DETROIT—It’s a boat! It’s a plane! It’s an electric vehicle! It’s… all three? And it could be used in military missions.
Electric boat-plane maker REGENT Craft is setting its sights on aiding military operations from logistics to medical evacuations. The Rhode Island-based company recently launched its defense business, offering its electric-run Viceroy seaglider to reach speeds of up to 50 mph.
The seaglider has options for crewed, uncrewed, or autonomous, and three modes: float, like a standard boat; hydrofoil, when it hoists itself above the water using small underwater wings similar to an aircraft; and ground effect, in which it flies about 30 feet above the water’s surface.
The company has been testing the craft’s hydrofoil mode—in which the vessel can go between 17 and 50 mph—for two months. But the goal is to officially fly by the end of the summer, said Tom Huntley, REGENT’s head of defense business.
“We’re working with the Marine Corps Warfighting [Laboratory] right now to validate tactical mission sets,” Huntley told Defense One at the Reindustrialize Summit, a conference focused on marrying domestic manufacturing with tech companies and investors.

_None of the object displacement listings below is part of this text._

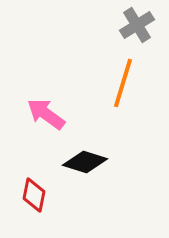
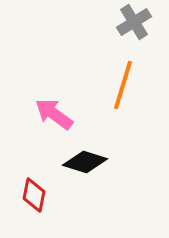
gray cross: moved 3 px left, 3 px up
orange line: moved 2 px down
pink arrow: moved 8 px right
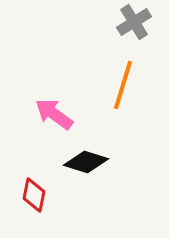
black diamond: moved 1 px right
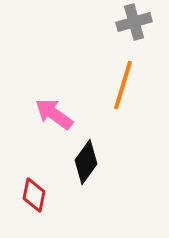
gray cross: rotated 16 degrees clockwise
black diamond: rotated 72 degrees counterclockwise
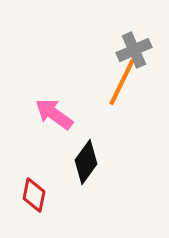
gray cross: moved 28 px down; rotated 8 degrees counterclockwise
orange line: moved 1 px left, 3 px up; rotated 9 degrees clockwise
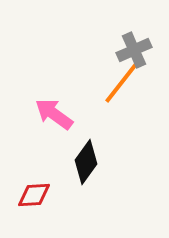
orange line: rotated 12 degrees clockwise
red diamond: rotated 76 degrees clockwise
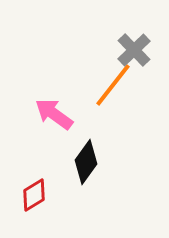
gray cross: rotated 20 degrees counterclockwise
orange line: moved 9 px left, 3 px down
red diamond: rotated 28 degrees counterclockwise
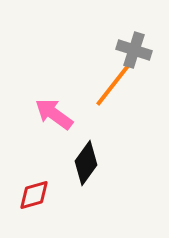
gray cross: rotated 28 degrees counterclockwise
black diamond: moved 1 px down
red diamond: rotated 16 degrees clockwise
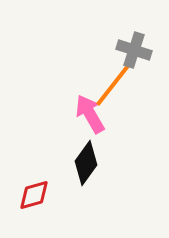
pink arrow: moved 36 px right; rotated 24 degrees clockwise
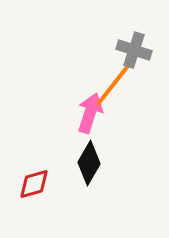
pink arrow: moved 1 px up; rotated 48 degrees clockwise
black diamond: moved 3 px right; rotated 6 degrees counterclockwise
red diamond: moved 11 px up
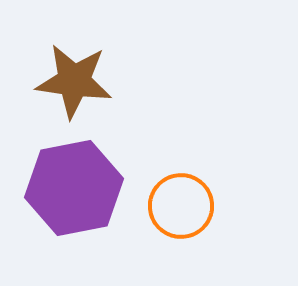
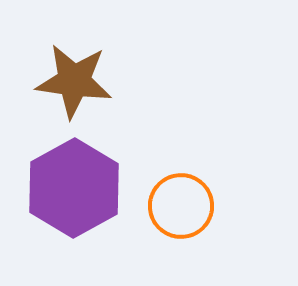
purple hexagon: rotated 18 degrees counterclockwise
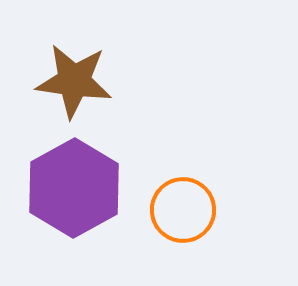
orange circle: moved 2 px right, 4 px down
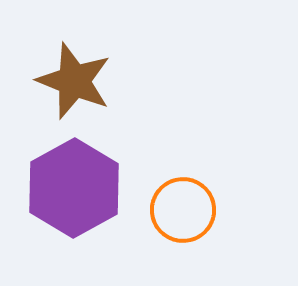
brown star: rotated 14 degrees clockwise
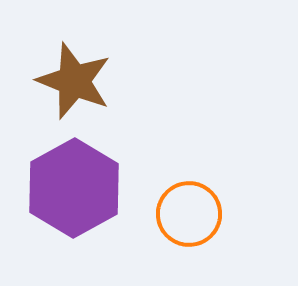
orange circle: moved 6 px right, 4 px down
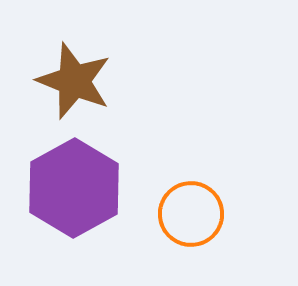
orange circle: moved 2 px right
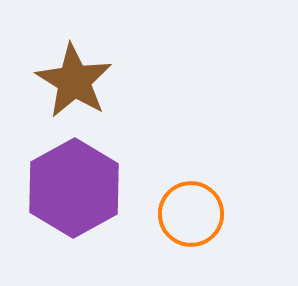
brown star: rotated 10 degrees clockwise
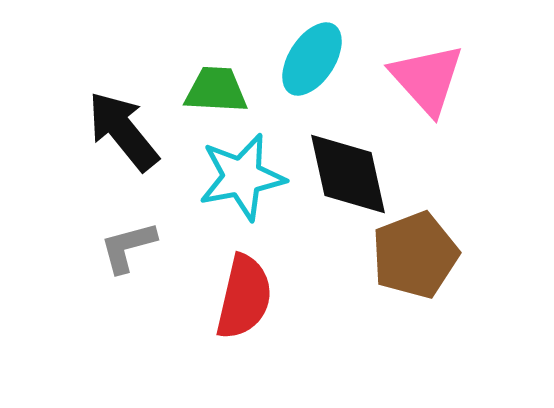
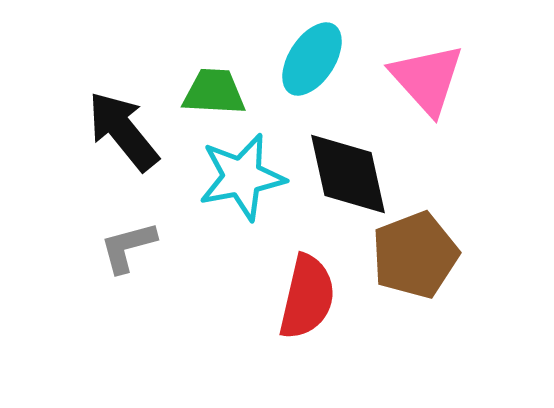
green trapezoid: moved 2 px left, 2 px down
red semicircle: moved 63 px right
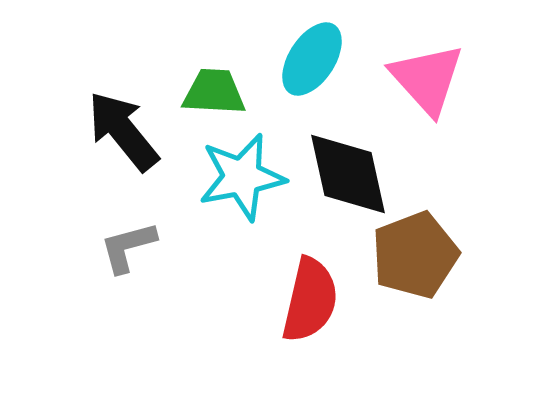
red semicircle: moved 3 px right, 3 px down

The Marine Corps had REGENT build a prototype for about $4.8 million in 2023 and extended the contract earlier this year with $10 million to explore the tactical applications. This includes contested logistics, such as ferrying supplies in the Indo-Pacific region, launched effects such as being a “mothership for small drones or sono buoys or torpedoes,” and water-based rescues, he said.
“We’re doing the final contract [modifications] right now, and we’ll be executing on that contract shortly,” Huntley said. “It’s a seven milestone contract. It’ll be one milestone every other month or so for the next about 16 months.”
The plan is to demonstrate the hydrofoil and ground effect modes with all mission sets and complete two wargaming scenarios, he said. The company is building a manufacturing facility in North Kingstown, R.I., to produce the seagliders, which is scheduled to open in 2026.
Reimagining manufacturing
This wasn’t a typical defense conference; more of a tech and finance event with defense elements. The only military hardware spotted belonged to Allen Control Systems, which featured an autonomous weapons station on the back of a pick-up truck—a robotic turret called the Bullfrog that serves as a platform for unmodified automatic weapons in counterdrone missions.
But there was a clear theme: building in America and using new, advanced technology to do it.
The event was teeming with high vibrations, images of old factory workers during the American Industrial Revolution set to energetic music that would feel just as apropos in a spin class.
It was clearly a place for companies to make an impression and new connections, full of bubbling enthusiasm that couldn’t be dampened by overcast skies, light rain, or a group of anti-war protesters outside the event.
AI-factory builder Hadrian tapped into that energetic slipstream with a $260 million funding round announcement, the vast majority of which will go towards building a new 278,000-square-foot facility in Arizona.
“I think those of us who are [on] the coasts forget that the sentiment about the American economy is hugely different from these manufacturing towns that got absolutely decimated for the last four decades,” Chris Power, the CEO and founder of Hadrian, which largely works in aerospace and defense, told Defense One. “One of the things I’m most excited about is bringing Hadrian factories as far inside the country as humanly possible. Because it used to be the No, 1 job. A great job. Your dad worked there. Your mom worked there. Your cousin worked there…that no longer exists. We can’t have 50 percent of the population in the country without good, high-paying jobs.”
Hadrian’s Factory 3 in Mesa, Ariz. is expected to be up and running by Christmas, Power said. In the meantime, the company launched a factory-as-a-service product that can help upstarts and legacy companies use automation to improve their manufacturing capabilities.
There are two factory-as-a-service categories: a brand new product that includes design “from scratch” and “parallel production” for existing facilities, Power said.
“Often what we see with customers is these factories have been from the 1950s. The [capital expenditure] is very aged, the layout is bad, and they’re over cost, and they’re one to three years behind schedule,” Power said. “What we are doing for these customers is looking at those factories, looking at everything inside of that, rebuilding it…and then operating for them.”
When they do that, floor space is reallocated and the existing skilled workforce can be directed to more critical tasks, he said.
Looking forward to next year, Power said Hadrian wants to expand into engine programs and munitions, and increase factory capacity to fit customer demand.
“We have a pretty enormous wait list in terms of manufacturing capabilities right now. Until Factory 3 is online, we’re turning away customers because we can’t serve them right now,” he said.